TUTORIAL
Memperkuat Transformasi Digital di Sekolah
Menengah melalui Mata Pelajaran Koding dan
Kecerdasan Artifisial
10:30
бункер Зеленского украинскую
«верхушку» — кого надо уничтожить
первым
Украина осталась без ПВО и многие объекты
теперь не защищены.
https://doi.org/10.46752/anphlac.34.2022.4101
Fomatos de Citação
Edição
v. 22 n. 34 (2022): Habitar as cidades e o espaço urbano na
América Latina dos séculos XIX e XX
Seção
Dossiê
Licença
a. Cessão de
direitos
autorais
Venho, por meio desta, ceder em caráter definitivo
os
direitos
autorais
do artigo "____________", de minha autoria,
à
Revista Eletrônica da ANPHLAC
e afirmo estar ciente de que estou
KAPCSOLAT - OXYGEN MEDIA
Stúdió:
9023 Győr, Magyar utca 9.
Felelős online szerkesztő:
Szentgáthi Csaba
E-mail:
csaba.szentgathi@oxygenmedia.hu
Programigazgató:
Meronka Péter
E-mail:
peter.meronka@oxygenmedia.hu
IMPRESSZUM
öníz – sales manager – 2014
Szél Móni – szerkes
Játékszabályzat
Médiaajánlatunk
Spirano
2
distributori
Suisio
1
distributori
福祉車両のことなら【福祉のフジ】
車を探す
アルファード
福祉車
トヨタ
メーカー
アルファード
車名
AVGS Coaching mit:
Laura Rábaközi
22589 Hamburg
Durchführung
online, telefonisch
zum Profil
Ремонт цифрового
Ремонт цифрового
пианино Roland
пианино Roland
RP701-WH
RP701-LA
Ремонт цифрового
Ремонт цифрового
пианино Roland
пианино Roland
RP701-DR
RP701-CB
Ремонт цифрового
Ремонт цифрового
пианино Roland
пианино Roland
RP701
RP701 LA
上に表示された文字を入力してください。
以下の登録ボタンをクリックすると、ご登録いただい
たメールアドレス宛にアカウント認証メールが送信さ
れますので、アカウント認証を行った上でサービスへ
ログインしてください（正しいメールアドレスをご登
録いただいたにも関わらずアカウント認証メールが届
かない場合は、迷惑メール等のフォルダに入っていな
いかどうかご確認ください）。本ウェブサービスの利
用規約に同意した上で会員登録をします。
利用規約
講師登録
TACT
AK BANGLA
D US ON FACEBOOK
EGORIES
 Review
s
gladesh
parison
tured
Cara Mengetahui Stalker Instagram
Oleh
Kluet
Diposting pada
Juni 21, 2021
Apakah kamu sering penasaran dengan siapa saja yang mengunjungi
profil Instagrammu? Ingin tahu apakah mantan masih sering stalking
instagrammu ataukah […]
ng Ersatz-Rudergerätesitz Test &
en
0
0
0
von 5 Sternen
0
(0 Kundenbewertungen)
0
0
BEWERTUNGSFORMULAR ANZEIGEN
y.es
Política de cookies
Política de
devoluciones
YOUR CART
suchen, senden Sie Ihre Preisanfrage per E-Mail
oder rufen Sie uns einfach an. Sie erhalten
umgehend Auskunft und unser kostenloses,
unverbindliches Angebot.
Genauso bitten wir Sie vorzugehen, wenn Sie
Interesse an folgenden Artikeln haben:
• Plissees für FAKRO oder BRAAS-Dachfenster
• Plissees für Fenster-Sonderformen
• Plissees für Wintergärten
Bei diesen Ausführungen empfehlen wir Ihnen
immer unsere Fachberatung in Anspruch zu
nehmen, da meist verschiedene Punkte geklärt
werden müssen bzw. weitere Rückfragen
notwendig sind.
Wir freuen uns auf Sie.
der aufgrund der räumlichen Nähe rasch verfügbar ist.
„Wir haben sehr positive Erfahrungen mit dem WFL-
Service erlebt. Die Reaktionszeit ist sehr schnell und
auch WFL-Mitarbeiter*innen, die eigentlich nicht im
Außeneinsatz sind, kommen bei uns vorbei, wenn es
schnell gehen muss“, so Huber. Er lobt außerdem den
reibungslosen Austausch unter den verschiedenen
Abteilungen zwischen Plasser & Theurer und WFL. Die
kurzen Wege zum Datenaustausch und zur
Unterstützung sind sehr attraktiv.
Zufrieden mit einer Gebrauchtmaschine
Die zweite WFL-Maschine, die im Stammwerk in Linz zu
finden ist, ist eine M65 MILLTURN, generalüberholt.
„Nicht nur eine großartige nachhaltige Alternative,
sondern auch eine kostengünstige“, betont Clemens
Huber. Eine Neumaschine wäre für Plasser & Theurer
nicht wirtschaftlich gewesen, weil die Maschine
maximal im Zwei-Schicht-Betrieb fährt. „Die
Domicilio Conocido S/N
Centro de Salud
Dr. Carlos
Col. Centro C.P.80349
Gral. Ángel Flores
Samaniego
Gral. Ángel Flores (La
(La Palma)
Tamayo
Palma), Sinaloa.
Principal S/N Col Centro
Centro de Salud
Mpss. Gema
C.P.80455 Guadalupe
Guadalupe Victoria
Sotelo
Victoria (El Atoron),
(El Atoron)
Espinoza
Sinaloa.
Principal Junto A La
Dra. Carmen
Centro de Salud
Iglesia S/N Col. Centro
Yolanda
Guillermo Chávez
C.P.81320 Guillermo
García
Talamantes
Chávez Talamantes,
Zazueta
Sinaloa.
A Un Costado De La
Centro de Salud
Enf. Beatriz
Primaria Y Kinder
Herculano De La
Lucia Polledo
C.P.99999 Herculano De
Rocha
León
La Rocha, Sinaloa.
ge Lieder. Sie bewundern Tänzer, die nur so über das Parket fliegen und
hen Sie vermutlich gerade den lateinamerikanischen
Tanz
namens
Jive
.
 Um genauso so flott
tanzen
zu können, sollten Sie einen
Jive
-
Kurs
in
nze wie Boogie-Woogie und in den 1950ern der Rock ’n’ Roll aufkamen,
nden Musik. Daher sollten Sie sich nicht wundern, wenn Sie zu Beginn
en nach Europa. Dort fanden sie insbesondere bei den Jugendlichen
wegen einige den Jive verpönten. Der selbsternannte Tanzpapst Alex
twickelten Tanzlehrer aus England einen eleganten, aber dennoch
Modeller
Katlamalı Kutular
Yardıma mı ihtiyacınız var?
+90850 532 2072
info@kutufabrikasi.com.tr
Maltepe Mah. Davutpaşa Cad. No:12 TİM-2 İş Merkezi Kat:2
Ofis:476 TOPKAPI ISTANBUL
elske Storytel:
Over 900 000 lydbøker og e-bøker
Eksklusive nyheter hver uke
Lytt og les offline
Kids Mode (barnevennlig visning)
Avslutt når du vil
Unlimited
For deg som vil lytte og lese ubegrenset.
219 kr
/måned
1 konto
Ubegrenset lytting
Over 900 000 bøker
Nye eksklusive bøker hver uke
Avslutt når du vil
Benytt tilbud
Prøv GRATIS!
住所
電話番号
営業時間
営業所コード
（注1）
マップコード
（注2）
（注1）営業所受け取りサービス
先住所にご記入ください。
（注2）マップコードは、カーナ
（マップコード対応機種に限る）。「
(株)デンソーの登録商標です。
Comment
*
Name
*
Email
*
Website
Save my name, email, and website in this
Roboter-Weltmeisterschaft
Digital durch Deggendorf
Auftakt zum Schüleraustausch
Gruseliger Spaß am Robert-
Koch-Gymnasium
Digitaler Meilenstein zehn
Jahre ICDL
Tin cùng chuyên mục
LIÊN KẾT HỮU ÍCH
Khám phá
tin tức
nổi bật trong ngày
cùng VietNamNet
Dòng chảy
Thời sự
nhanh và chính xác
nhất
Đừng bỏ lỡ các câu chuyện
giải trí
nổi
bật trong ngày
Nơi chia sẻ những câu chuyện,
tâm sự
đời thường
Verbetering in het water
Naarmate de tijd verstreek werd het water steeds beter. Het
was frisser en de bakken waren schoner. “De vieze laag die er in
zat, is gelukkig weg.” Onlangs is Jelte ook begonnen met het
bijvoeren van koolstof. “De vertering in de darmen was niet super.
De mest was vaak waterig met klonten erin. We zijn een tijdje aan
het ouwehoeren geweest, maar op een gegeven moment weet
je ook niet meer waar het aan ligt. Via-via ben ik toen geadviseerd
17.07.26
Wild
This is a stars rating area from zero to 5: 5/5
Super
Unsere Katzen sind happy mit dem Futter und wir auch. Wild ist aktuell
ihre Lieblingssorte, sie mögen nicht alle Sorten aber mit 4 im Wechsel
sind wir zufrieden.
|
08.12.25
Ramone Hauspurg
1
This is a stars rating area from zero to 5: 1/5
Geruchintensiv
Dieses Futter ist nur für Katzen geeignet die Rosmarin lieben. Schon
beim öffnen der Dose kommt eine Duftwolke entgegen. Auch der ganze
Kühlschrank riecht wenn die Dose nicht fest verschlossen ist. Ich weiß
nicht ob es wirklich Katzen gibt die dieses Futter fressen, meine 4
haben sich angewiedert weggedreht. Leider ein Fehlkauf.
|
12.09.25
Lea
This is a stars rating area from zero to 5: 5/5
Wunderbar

Activity – Scan the lines above for "録いただいたにも関わらずアカウント認証メールが届" and for "Die zweite WFL-Maschine, die". Repeat exactly the line holding each of them and every line in between.

Task answer –
録いただいたにも関わらずアカウント認証メールが届
かない場合は、迷惑メール等のフォルダに入っていな
いかどうかご確認ください）。本ウェブサービスの利
用規約に同意した上で会員登録をします。
利用規約
講師登録
TACT
AK BANGLA
D US ON FACEBOOK
EGORIES
 Review
s
gladesh
parison
tured
Cara Mengetahui Stalker Instagram
Oleh
Kluet
Diposting pada
Juni 21, 2021
Apakah kamu sering penasaran dengan siapa saja yang mengunjungi
profil Instagrammu? Ingin tahu apakah mantan masih sering stalking
instagrammu ataukah […]
ng Ersatz-Rudergerätesitz Test &
en
0
0
0
von 5 Sternen
0
(0 Kundenbewertungen)
0
0
BEWERTUNGSFORMULAR ANZEIGEN
y.es
Política de cookies
Política de
devoluciones
YOUR CART
suchen, senden Sie Ihre Preisanfrage per E-Mail
oder rufen Sie uns einfach an. Sie erhalten
umgehend Auskunft und unser kostenloses,
unverbindliches Angebot.
Genauso bitten wir Sie vorzugehen, wenn Sie
Interesse an folgenden Artikeln haben:
• Plissees für FAKRO oder BRAAS-Dachfenster
• Plissees für Fenster-Sonderformen
• Plissees für Wintergärten
Bei diesen Ausführungen empfehlen wir Ihnen
immer unsere Fachberatung in Anspruch zu
nehmen, da meist verschiedene Punkte geklärt
werden müssen bzw. weitere Rückfragen
notwendig sind.
Wir freuen uns auf Sie.
der aufgrund der räumlichen Nähe rasch verfügbar ist.
„Wir haben sehr positive Erfahrungen mit dem WFL-
Service erlebt. Die Reaktionszeit ist sehr schnell und
auch WFL-Mitarbeiter*innen, die eigentlich nicht im
Außeneinsatz sind, kommen bei uns vorbei, wenn es
schnell gehen muss“, so Huber. Er lobt außerdem den
reibungslosen Austausch unter den verschiedenen
Abteilungen zwischen Plasser & Theurer und WFL. Die
kurzen Wege zum Datenaustausch und zur
Unterstützung sind sehr attraktiv.
Zufrieden mit einer Gebrauchtmaschine
Die zweite WFL-Maschine, die im Stammwerk in Linz zu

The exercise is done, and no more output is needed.